[ClusterLabs] Antw: [EXT] Failed fencing monitor process (fence_vmware_soap) RHEL 8

Mon Jun 22 17:19:12 EDT 2020

On Sat, 2020-06-20 at 08:47 +0300, Andrei Borzenkov wrote:
> 19.06.2020 01:13, Howard пишет:
> > Thanks for all the help so far.  With your assistance, I'm very
> > close to
> > stable.
> > 
> > Made the following changes to the vmfence stonith resource:
> > 
> > Meta Attrs: failure-timeout=30m migration-threshold=10
> >   Operations: monitor interval=60s (vmfence-monitor-interval-60s)
> > 
> > If I understand this correctly, it will check if the fencing device
> > is
> > online every 60 seconds. It will try 10 times and then mark the
> > node
> > ineligible.
> 
> No. That's the main problem - stonith resource failure on a node does
> not affect whether this node can be selected to perform stonith. Node
> becomes ineligible for *monitoring* operation, that's all.
> 
> Resource could be marked as failed on all nodes and still fencing
> will
> be attempted.
> 
> That is very counter-intuitive, OTOH this allows fencing to work even
> in
> case of transient issues.
> 
> I wonder if pacemaker will cycle through available nodes though.
> Consider three node cluster nodeA, nodeB, nodeC. nodeA is lost, nodeB
> is
> selected to but cannot perform stonith for whatever reasons. Will
> pacemaker retry on nodeC? Under which conditions (number of retries
> on
> nodeB, whatever)? If nodeC fails too, will pacemaker restart cycle
> from
> the beginning?

When selecting a node to execute fencing, pacemaker prefers (1) a node
that runs a recurring monitor on the device; (2) any other node besides
the target; or (3) the target, if no other node is available.

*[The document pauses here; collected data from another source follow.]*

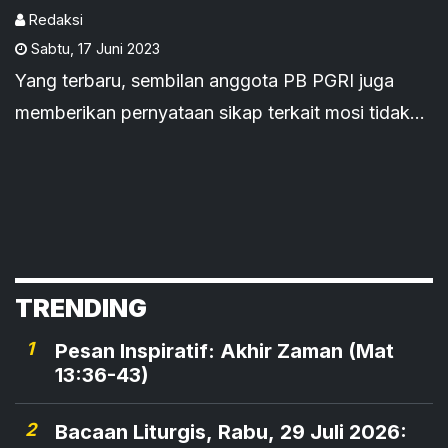
Redaksi
Sabtu
,
17 Juni 2023
Yang terbaru, sembilan anggota PB PGRI juga
memberikan pernyataan sikap terkait mosi tidak
percaya pada Jumat, 16 Juni 2023.
TRENDING
1
Pesan Inspiratif: Akhir Zaman (Mat
13:36-43)
2
Bacaan Liturgis, Rabu, 29 Juli 2026: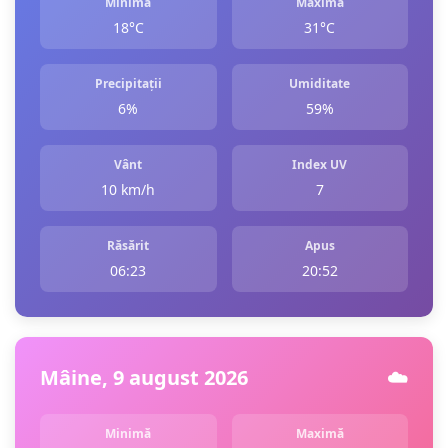
Minimă
Maximă
18°C
31°C
Precipitații
Umiditate
6%
59%
Vânt
Index UV
10 km/h
7
Răsărit
Apus
06:23
20:52
Mâine, 9 august 2026
☁️
Minimă
Maximă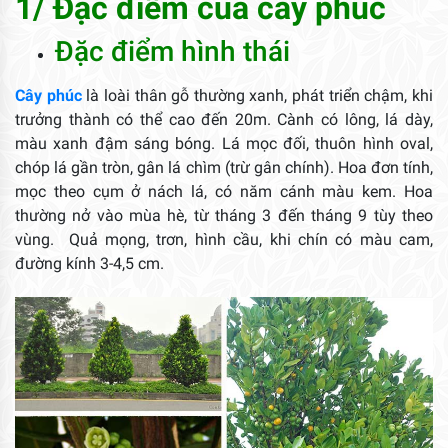
1/ Đặc điểm của cây phúc
Đặc điểm hình thái
Cây phúc
là loài thân gỗ thường xanh, phát triển chậm, khi
trưởng thành có thể cao đến 20m. Cành có lông, lá dày,
màu xanh đậm sáng bóng. Lá mọc đối, thuôn hình oval,
chóp lá gần tròn, gân lá chìm (trừ gân chính). Hoa đơn tính,
mọc theo cụm ở nách lá, có năm cánh màu kem. Hoa
thường nở vào mùa hè, từ tháng 3 đến tháng 9 tùy theo
vùng. Quả mọng, trơn, hình cầu, khi chín có màu cam,
đường kính 3-4,5 cm.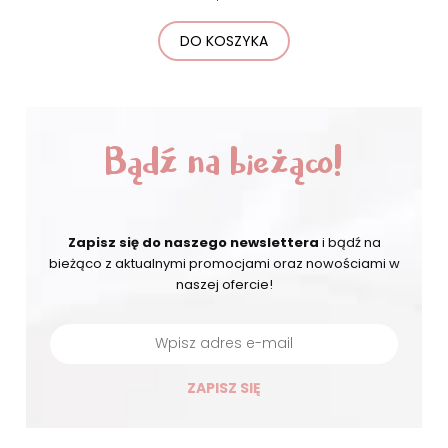
DO KOSZYKA
Bądź na bieżąco!
Zapisz się do naszego newslettera
i bądź na
bieżąco
z aktualnymi promocjami oraz nowościami w
naszej ofercie!
ZAPISZ SIĘ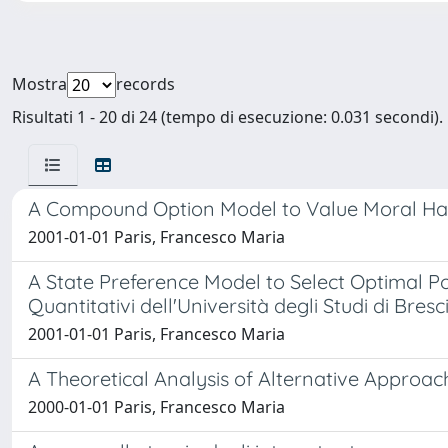
Mostra
records
Risultati 1 - 20 di 24 (tempo di esecuzione: 0.031 secondi).
A Compound Option Model to Value Moral H
2001-01-01 Paris, Francesco Maria
A State Preference Model to Select Optimal Po
Quantitativi dell'Università degli Studi di Bresci
2001-01-01 Paris, Francesco Maria
A Theoretical Analysis of Alternative Approac
2000-01-01 Paris, Francesco Maria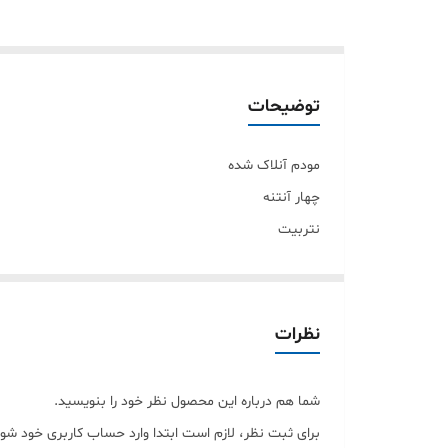
توضیحات
مودم آنلاک شده
چهار آنتنه
نتربیت
نظرات
شما هم درباره این محصول نظر خود را بنویسید.
برای ثبت نظر، لازم است ابتدا وارد حساب کاربری خود شوی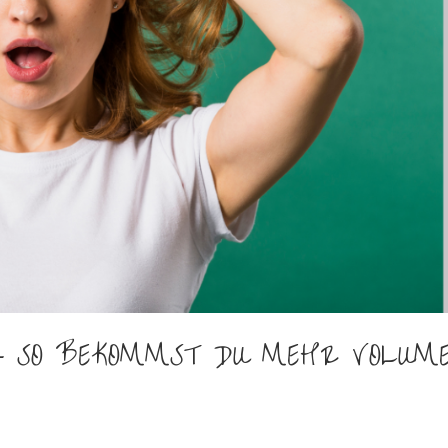
– SO BEKOMMST DU MEHR VOLUM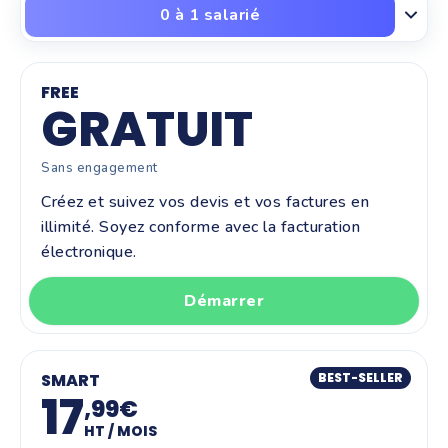
0 à 1 salarié
FREE
GRATUIT
Sans engagement
Créez et suivez vos devis et vos factures en
illimité. Soyez conforme avec la facturation
électronique.
Démarrer
SMART
BEST-SELLER
17
,99€
HT / MOIS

By default pacemaker will attempt to execute a fencing action twice.
This is customizable via the pcmk_reboot_retries / pcmk_off_retries /
etc. stonith device meta-attributes. IIRC, the second attempt will be
tried on a different node if one is available.

However each attempt eats into the overall timeout. If the first
attempt hangs and uses up all the timeout, then no further attempts
will be made.

A fencing topology can be configured if multiple devices can be used to
fence a node, to specify which should be attempted first.

If all devices/attempts fail, pacemaker marks the fencing as failed.
>From there it depends on how the fencing was initiated. If pacemaker
itself initiated it (vs. external software like DLM, or a sysadmin
running stonith_admin), the controller will resubmit the fencing
operation up to 10 times by default (the stonith-max-attempts cluster
property) then give up. However the controller will reset the counter
to zero and try again at the next transition if the node still needs to
be fenced.

> Also does stonith resource failure on a node affect selecting this
> node
> to perform stonith? Is there any sort of priority list? If yes, how
> is
> it ordered?

Currently, device monitor failure does not affect the selection of a
node to execute the device, but that is planned.

The priority list for selecting a node to execute a device is described
above. For selecting between multiple fence devices when there is no
topology, there is a priority meta-attribute for stonith devices, but
it not currently implemented (another to-do item).

> 
> >  After 30 minutes it will start trying again.
> > 
> 
> ... resume monitoring. Nothing more.
-- 
Ken Gaillot <kgaillot at redhat.com>